◆ Given records:

================

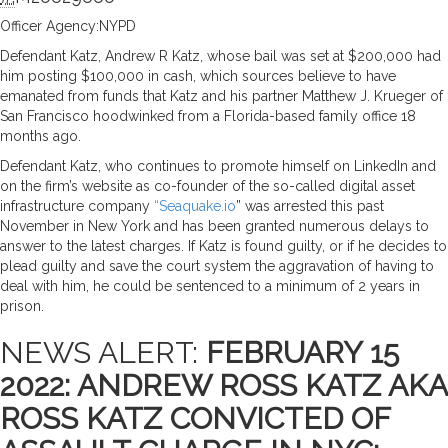
Officer Agency:NYPD
Defendant Katz, Andrew R Katz, whose bail was set at $200,000 had
him posting $100,000 in cash, which sources believe to have
emanated from funds that Katz and his partner Matthew J. Krueger of
San Francisco hoodwinked from a Florida-based family office 18
months ago.
Defendant Katz, who continues to promote himself on LinkedIn and
on the firm’s website as co-founder of the so-called digital asset
infrastructure company
“Seaquake.io
” was arrested this past
November in New York and has been granted numerous delays to
answer to the latest charges. If Katz is found guilty, or if he decides to
plead guilty and save the court system the aggravation of having to
deal with him, he could be sentenced to a minimum of 2 years in
prison.
NEWS ALERT:
FEBRUARY 15
2022: ANDREW ROSS KATZ AKA
ROSS KATZ CONVICTED OF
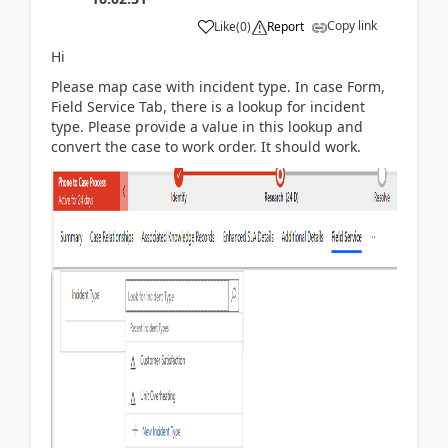
Copy link
Like
(
0
)
Report
Hi
Please map case with incident type. In case Form,
Field Service Tab, there is a lookup for incident
type. Please provide a value in this lookup and
convert the case to work order. It should work.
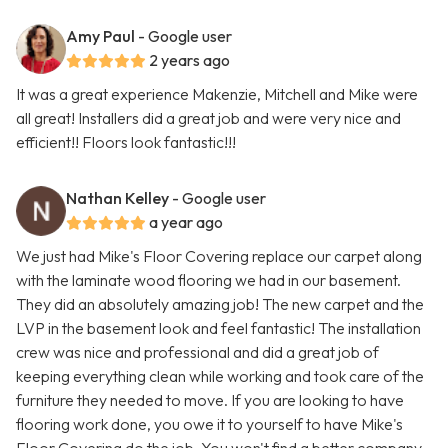
Amy Paul
- Google user
2 years ago
It was a great experience Makenzie, Mitchell and Mike were
all great! Installers did a great job and were very nice and
efficient!! Floors look fantastic!!!
Nathan Kelley
- Google user
a year ago
We just had Mike's Floor Covering replace our carpet along
with the laminate wood flooring we had in our basement.
They did an absolutely amazing job! The new carpet and the
LVP in the basement look and feel fantastic! The installation
crew was nice and professional and did a great job of
keeping everything clean while working and took care of the
furniture they needed to move. If you are looking to have
flooring work done, you owe it to yourself to have Mike's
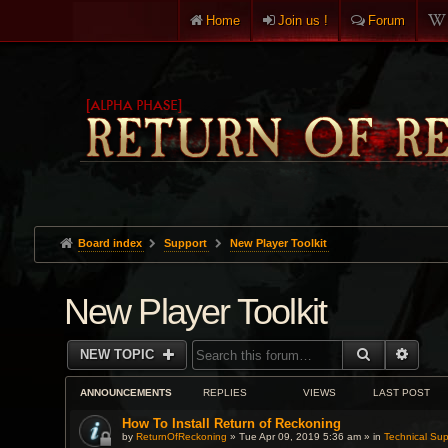
Home
Join us !
Forum
Board index
Support
New Player Toolkit
New Player Toolkit
SEARCH
ADVA
NEW TOPIC
ANNOUNCEMENTS
REPLIES
VIEWS
LAST POST
How To Install Return of Reckoning
by
ReturnOfReckoning
» Tue Apr 09, 2019 5:36 am » in
Technical Sup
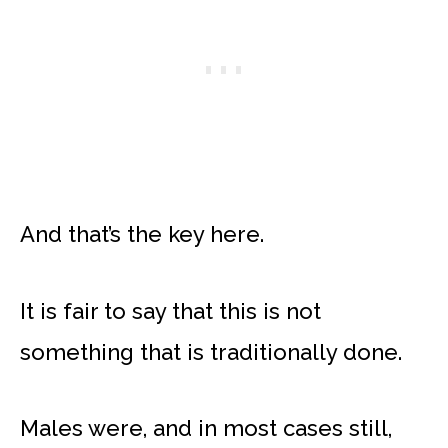
And that’s the key here.
It is fair to say that this is not
something that is traditionally done.
Males were, and in most cases still,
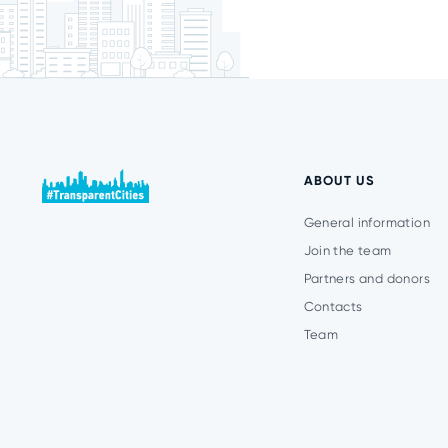
ABOUT US
General information
Join the team
Partners and donors
Contacts
Team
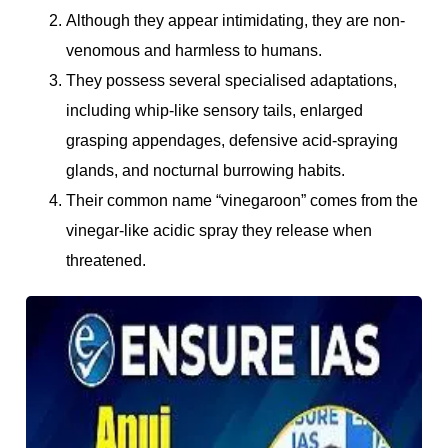
Although they appear intimidating, they are non-
venomous and harmless to humans.
They possess several specialised adaptations,
including whip-like sensory tails, enlarged
grasping appendages, defensive acid-spraying
glands, and nocturnal burrowing habits.
Their common name “vinegaroon” comes from the
vinegar-like acidic spray they release when
threatened.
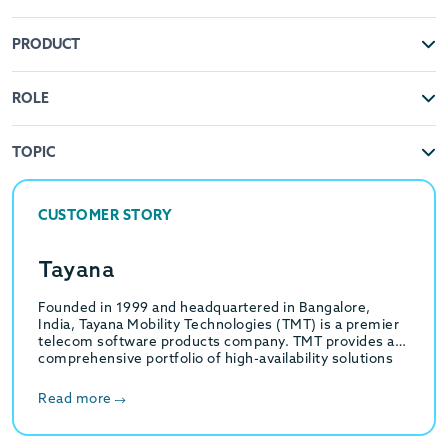
PRODUCT
ROLE
TOPIC
CUSTOMER STORY
Tayana
Founded in 1999 and headquartered in Bangalore,
India, Tayana Mobility Technologies (TMT) is a premier
telecom software products company. TMT provides a
comprehensive portfolio of high-availability solutions
for Multi-Service Communication…
Read more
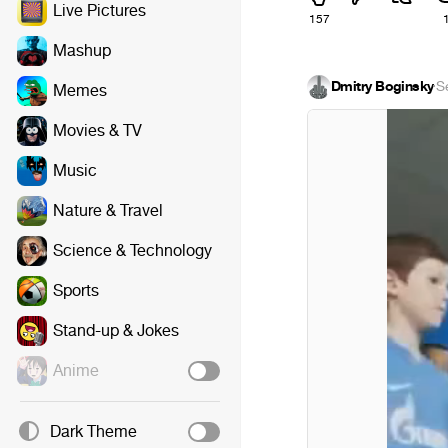
Live Pictures
157
Mashup
Dmitry Boginsky
·
S
Memes
Movies & TV
Music
Nature & Travel
Science & Technology
Sports
Stand-up & Jokes
Anime
Dark Theme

================

◆ Exercise details: The result should be an exact copy of only the lines above from the one that holds "plead guilty and" through the one that holds "Please map case", both ends included, without pictures.

◆ The answer:
plead guilty and save the court system the aggravation of having to
deal with him, he could be sentenced to a minimum of 2 years in
prison.
NEWS ALERT:
FEBRUARY 15
2022: ANDREW ROSS KATZ AKA
ROSS KATZ CONVICTED OF
Copy link
Like
(
0
)
Report
Hi
Please map case with incident type. In case Form,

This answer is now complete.